Autentici testimoni di un Dio di vita

La gioia è una forma d'amore.
Mi preparo
Chiudo gli occhi,
mi concentro sul momento presente,
libero la mente da preoccupazioni e pensieri,
esprimo interiormente il mio desiderio di stare alla presenza del Signore
Entro nel testo (Gv 16,23b-28)
In quel tempo, disse Gesù ai suoi discepoli:
«In verità, in verità io vi dico: se chiederete qualche cosa al Padre nel mio nome, egli ve la darà. Finora non avete chiesto nulla nel mio nome. Chiedete e otterrete, perché la vostra gioia sia piena.
Queste cose ve le ho dette in modo velato, ma viene l'ora in cui non vi parlerò più in modo velato e apertamente vi parlerò del Padre. In quel giorno chiederete nel mio nome e non vi dico che pregherò il Padre per voi: il Padre stesso infatti vi ama, perché voi avete amato me e avete creduto che io sono uscito da Dio.

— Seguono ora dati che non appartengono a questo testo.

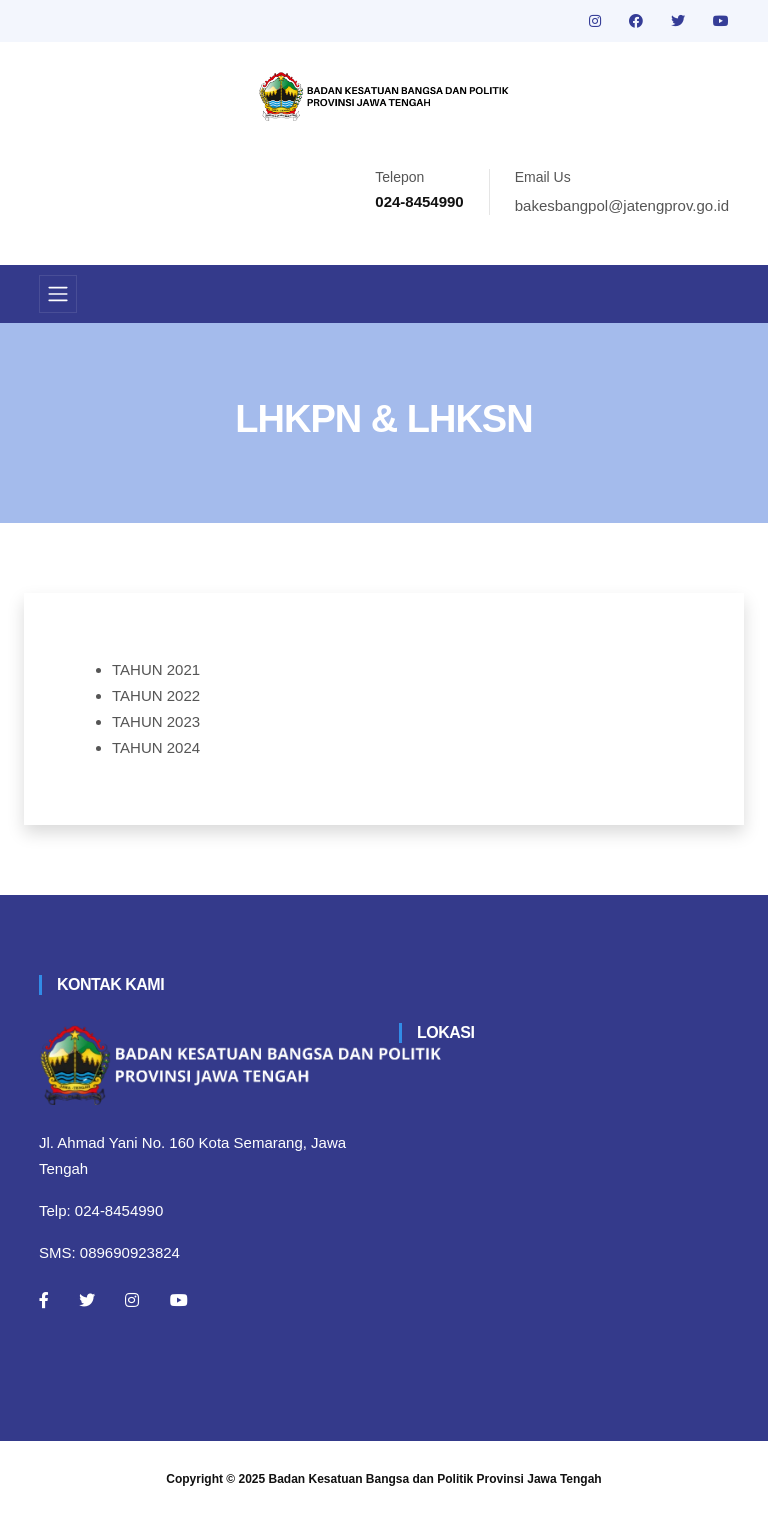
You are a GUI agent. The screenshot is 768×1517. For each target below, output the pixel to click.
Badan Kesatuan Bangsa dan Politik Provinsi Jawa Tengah (435, 1479)
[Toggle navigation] (58, 294)
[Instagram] (132, 1300)
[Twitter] (87, 1300)
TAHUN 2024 (156, 747)
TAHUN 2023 (156, 721)
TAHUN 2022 (156, 695)
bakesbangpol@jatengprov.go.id (622, 205)
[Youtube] (179, 1300)
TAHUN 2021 (156, 669)
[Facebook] (44, 1300)
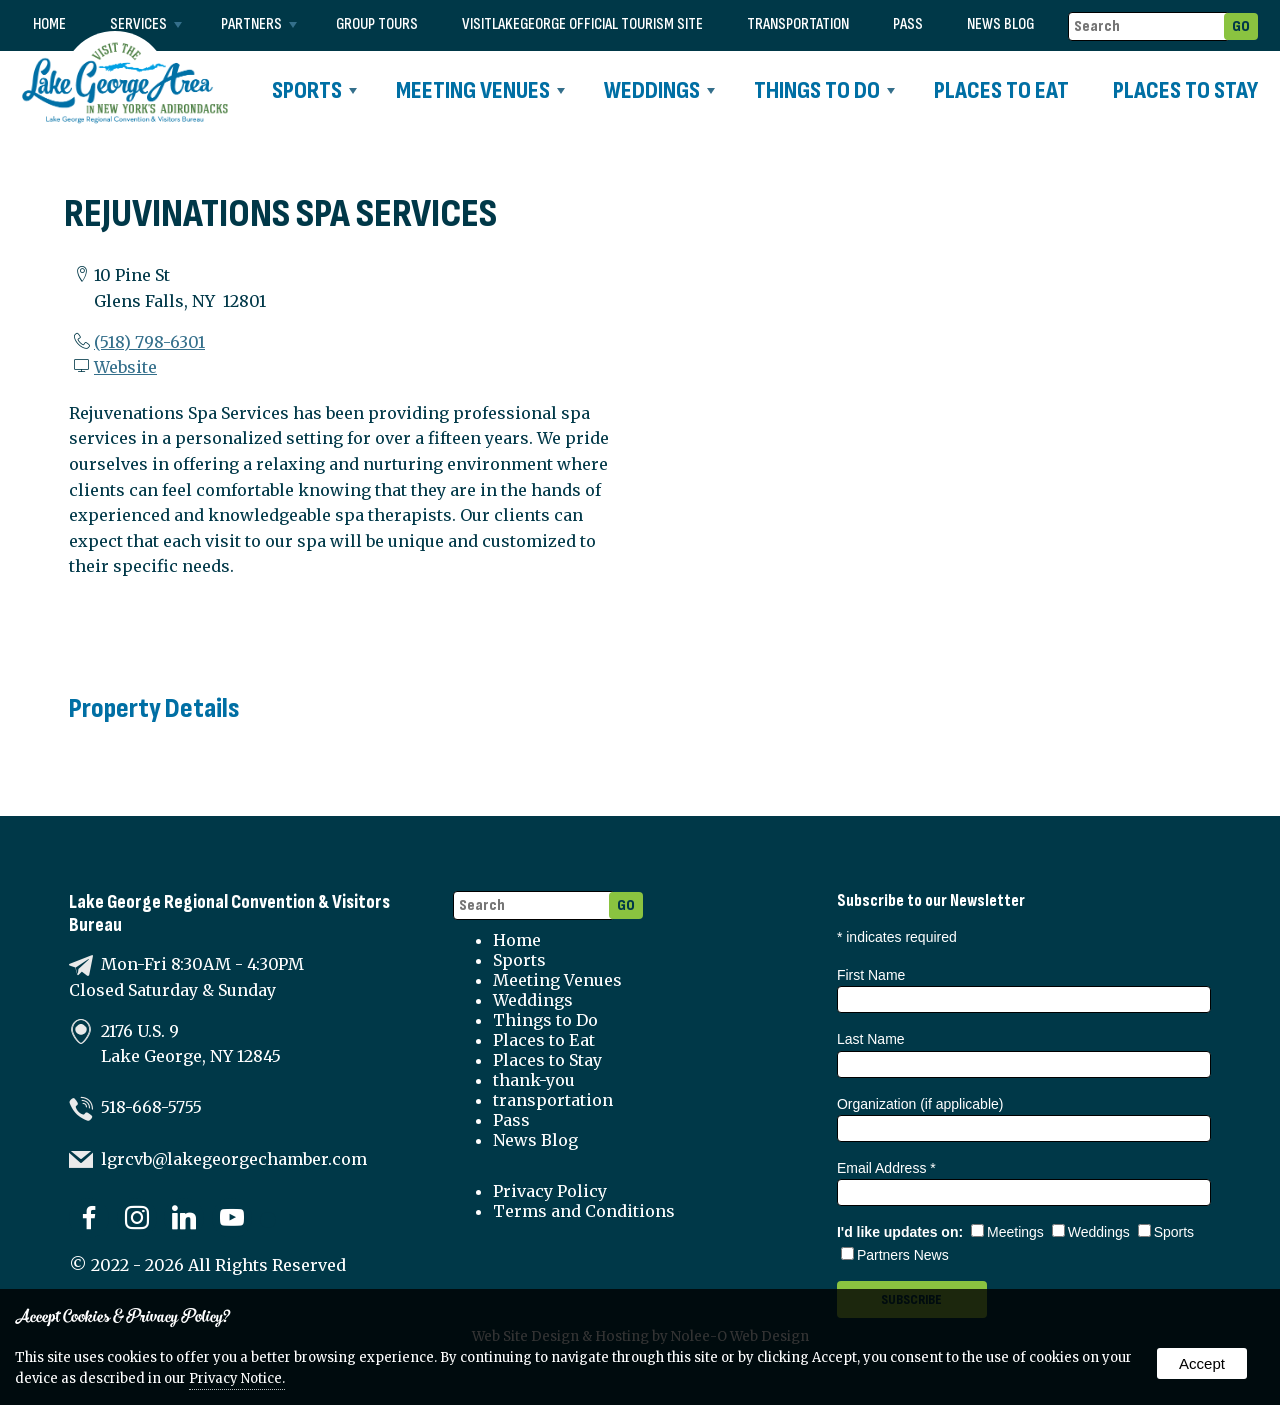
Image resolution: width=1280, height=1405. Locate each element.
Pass (908, 24)
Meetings (1007, 1232)
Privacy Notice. (237, 1378)
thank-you (534, 1080)
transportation (798, 24)
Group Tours (377, 24)
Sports (314, 90)
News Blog (1000, 24)
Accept (1202, 1363)
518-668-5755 (151, 1107)
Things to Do (824, 90)
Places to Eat (1001, 90)
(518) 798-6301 (149, 342)
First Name (871, 975)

Sono uscito dal Padre e sono venuto nel mondo; ora lascio di nuovo il mondo e vado al Padre».
Mi lascio ispirare
Il desiderio più profondo di Gesù, ora che sta per lasciare i suoi discepoli, è che non si sentano soli o scoraggiati. Per questo li rassicura che il Padre li ama, perché essi si sono legati a lui e hanno creduto che Lui è proprio l’inviato del Padre. E come potrebbe non amarli?
Allora è altrettanto chiaro perché Gesù li esorti a chiedere, e chiedere nel suo nome. E chiedere per poter ricevere assieme a quanto desiderato, anche quella gioia piena che, forse, ora sembra un po’ messa in sordina dal fatto che sentono che qualche cosa di particolare – e forse non del tutto previsto o piacevole – sta per avvenire. La gioia piena di una comunione con lui e con il Padre sarà il loro modo di vivere la testimonianza del Risorto, dopo che avranno ricevuto il dono dello Spirito.

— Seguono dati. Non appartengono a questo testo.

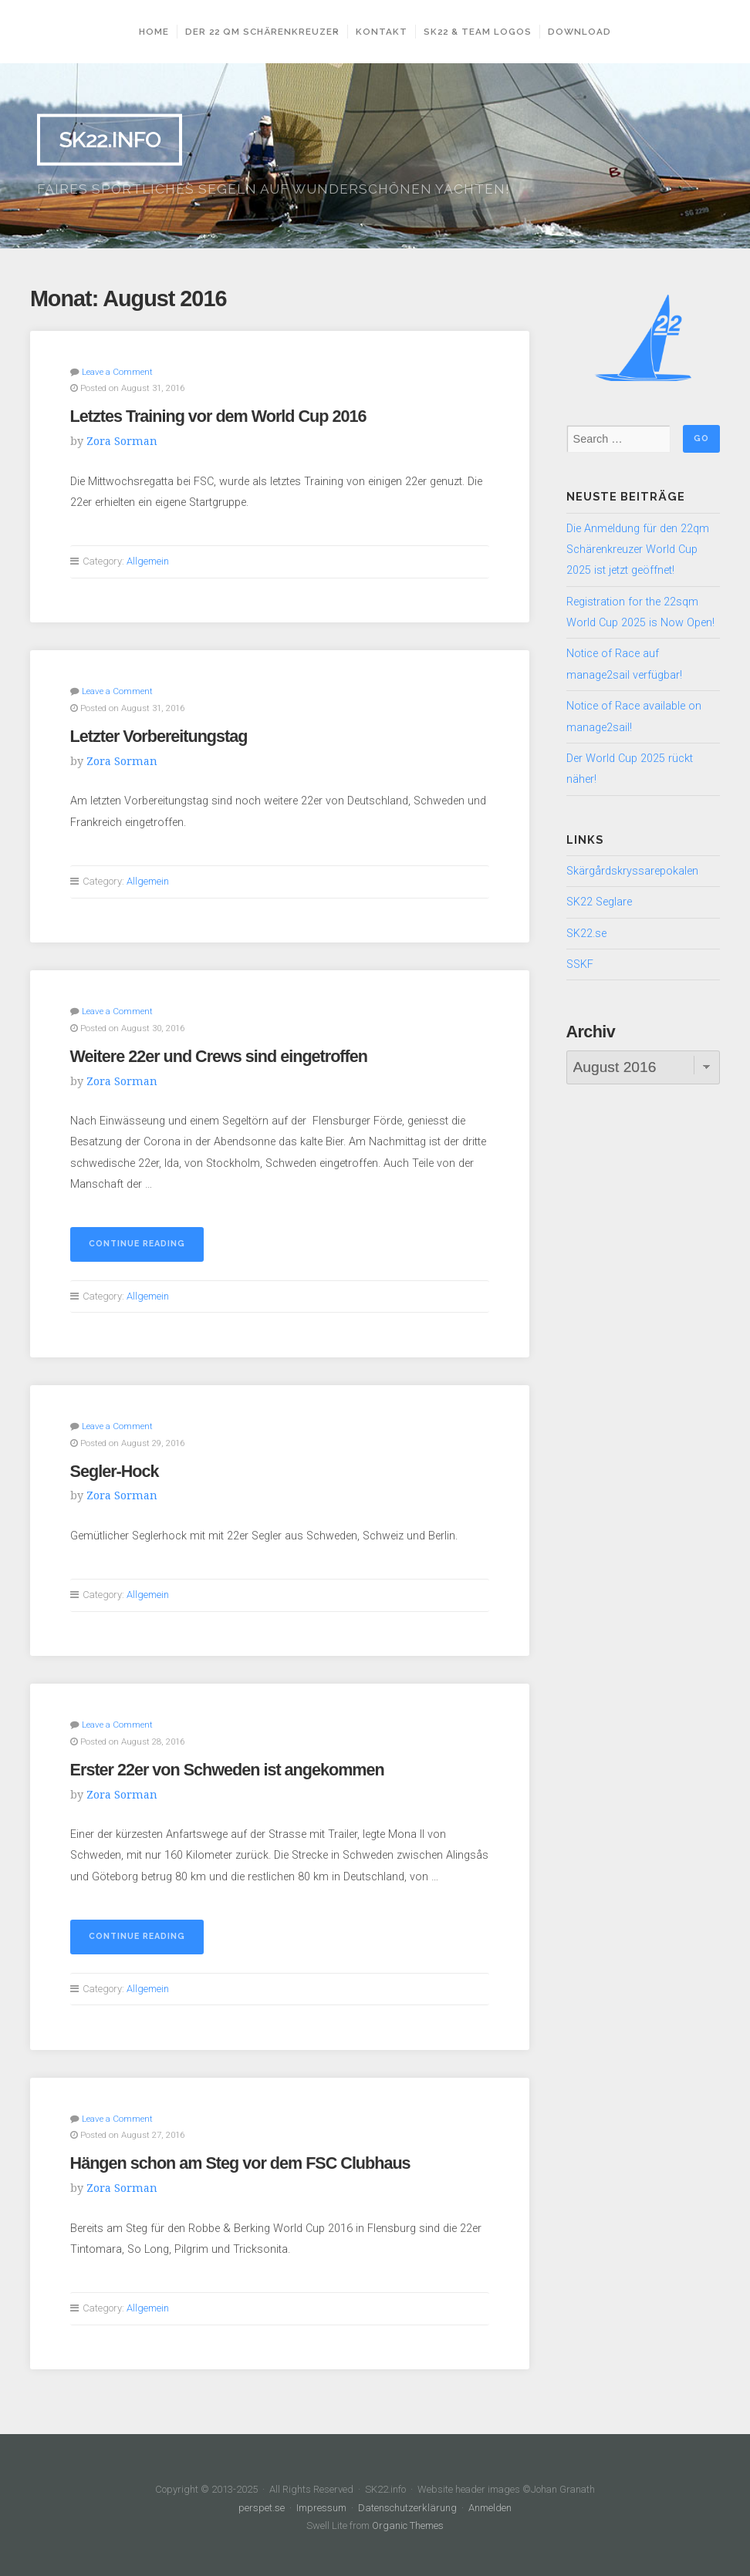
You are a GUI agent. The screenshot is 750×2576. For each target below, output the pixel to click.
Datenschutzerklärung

Pensando al nostro modo di confrontarci con questi episodi, non siamo in situazioni così lontane: anche noi spesso facciamo fatica a sentire quella gioia di stare con il Signore, di testimoniarlo. Ma niente paura: il Padre ci ama, il Figlio ancora oggi ci suggerisce di chiedere nel suo nome, di non stancarci, di vivere quella gioia nello Spirito che ci fa autentici testimoni di un Dio di vita, di speranza, di verità di vita per ciascun uomo di oggi. Possiamo farcela! Ancora!
Immagino
Provo a visualizzare la scena, il luogo in cui avviene, i personaggi principali, le parole che si scambiano, il tono delle voci, i gesti. E lascio affiorare il mio sentire, senza censure, senza giudizi.
Rifletto sulle domande
Quale richiesta affidi a Gesù, perché ti aiuti a trovare il coraggio di esprimerla?
Per quale momento di gioia piena oggi vuoi ringraziare?
Cosa rischia di impedirti di vivere la gioia in pienezza e verità?
Ringrazio
Come un amico fa con un amico, parlo con il Signore su ciò che sto ricevendo da lui oggi...
Recito un "Padre nostro" per congedarmi e uscire dalla preghiera.